The trajectory runs from Masterpiece Cakeshop v. Colorado Civil Rights Commission (2018), where the Court ruled narrowly for a baker who refused to make a same-sex wedding cake, to 303 Creative, where the majority laid down a far broader principle. A parallel line of cases has progressively strengthened religious organizations’ ability to claim exemptions from generally applicable civil rights laws under the First Amendment’s Free Exercise Clause, particularly following Fulton v. City of Philadelphia (2021).

Each of these decisions was technically decided on narrow grounds. In combination, they have constructed something broader: a framework in which minority groups’ right to equal treatment in the marketplace can be overridden whenever a court finds that the service provider’s work is expressive, or the provider’s objection is religious in nature. The categories are expanding. The protections are contracting.


What This Means for Accountability

This is not simply a story about legal doctrine.

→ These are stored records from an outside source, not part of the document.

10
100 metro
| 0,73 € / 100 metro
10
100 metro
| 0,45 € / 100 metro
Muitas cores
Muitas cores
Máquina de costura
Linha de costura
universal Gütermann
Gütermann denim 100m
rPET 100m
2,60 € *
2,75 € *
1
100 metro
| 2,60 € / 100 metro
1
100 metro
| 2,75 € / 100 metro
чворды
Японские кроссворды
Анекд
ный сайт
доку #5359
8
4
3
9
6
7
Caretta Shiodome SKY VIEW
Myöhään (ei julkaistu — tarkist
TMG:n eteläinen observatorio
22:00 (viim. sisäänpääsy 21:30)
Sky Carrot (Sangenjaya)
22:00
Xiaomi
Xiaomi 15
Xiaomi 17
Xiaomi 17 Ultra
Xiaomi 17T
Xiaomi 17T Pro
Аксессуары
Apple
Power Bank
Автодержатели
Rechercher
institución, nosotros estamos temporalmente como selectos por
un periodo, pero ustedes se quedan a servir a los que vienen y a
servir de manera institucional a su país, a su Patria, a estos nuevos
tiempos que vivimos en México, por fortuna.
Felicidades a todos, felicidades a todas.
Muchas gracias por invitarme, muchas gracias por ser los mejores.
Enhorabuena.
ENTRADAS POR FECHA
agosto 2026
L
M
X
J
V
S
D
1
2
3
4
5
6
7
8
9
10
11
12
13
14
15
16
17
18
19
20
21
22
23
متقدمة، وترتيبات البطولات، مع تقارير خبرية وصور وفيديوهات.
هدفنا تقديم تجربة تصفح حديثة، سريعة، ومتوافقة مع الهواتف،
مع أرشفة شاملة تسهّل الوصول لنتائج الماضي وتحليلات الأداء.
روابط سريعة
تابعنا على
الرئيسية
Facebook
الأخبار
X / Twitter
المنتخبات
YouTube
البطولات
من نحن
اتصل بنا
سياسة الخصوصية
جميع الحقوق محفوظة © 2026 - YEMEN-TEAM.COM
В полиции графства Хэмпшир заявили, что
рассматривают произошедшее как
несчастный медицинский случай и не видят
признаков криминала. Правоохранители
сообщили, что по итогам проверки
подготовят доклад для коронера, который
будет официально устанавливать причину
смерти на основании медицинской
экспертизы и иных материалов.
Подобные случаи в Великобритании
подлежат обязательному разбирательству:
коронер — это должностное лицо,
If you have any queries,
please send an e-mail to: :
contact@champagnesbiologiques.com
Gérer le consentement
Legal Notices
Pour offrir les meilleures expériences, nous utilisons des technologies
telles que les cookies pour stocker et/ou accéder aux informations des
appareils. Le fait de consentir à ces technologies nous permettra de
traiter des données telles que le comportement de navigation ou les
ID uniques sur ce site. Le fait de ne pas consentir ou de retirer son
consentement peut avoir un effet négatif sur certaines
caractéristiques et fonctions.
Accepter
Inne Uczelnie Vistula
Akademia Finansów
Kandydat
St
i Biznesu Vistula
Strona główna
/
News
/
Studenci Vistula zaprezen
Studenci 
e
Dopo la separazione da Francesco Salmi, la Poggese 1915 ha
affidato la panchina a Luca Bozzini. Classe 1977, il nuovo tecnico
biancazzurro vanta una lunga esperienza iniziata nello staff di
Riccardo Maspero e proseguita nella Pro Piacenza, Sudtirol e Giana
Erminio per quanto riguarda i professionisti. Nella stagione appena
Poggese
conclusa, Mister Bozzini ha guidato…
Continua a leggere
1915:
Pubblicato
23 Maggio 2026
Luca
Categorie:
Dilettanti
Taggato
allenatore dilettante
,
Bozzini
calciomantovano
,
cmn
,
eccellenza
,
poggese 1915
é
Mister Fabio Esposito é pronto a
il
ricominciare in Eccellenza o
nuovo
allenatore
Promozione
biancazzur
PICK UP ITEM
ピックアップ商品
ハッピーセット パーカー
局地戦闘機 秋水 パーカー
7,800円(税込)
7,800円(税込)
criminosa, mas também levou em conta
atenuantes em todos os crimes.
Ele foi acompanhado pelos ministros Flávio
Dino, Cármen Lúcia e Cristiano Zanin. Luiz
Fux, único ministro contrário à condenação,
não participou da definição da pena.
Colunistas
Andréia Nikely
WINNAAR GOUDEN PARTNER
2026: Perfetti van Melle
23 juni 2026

It is a story about an institution that has claimed for itself enormous power — the power to define the scope of constitutional rights for 330 million people — while remaining largely unaccountable for how it exercises that power.

The current Court has a supermajority of six conservative justices, five of them appointed by presidents who lost the popular vote, confirmed by Senate majorities representing a minority of the American public. There are no binding ethics rules. No term limits. No mechanism for the public to respond to decisions it finds unjust, short of constitutional amendment, which requires agreement from three-quarters of the states.

The decisions catalogued here — from Bostock’s promise to 303 Creative’s partial reversal, from Dobbs’ erasure of settled rights to Skrmetti’s pending verdict on transgender healthcare — are not abstract. They are the product of a specific institution configured in a specific way. If the outcomes trouble you, the institution is where attention belongs.

Reforms being discussed — term limits for Justices, enforceable ethics standards, changes to the confirmation process, Court expansion — all start from the same premise: a Court that is unaccountable to the public cannot be fully trusted to protect the public. That is not a radical argument. It is a constitutional one.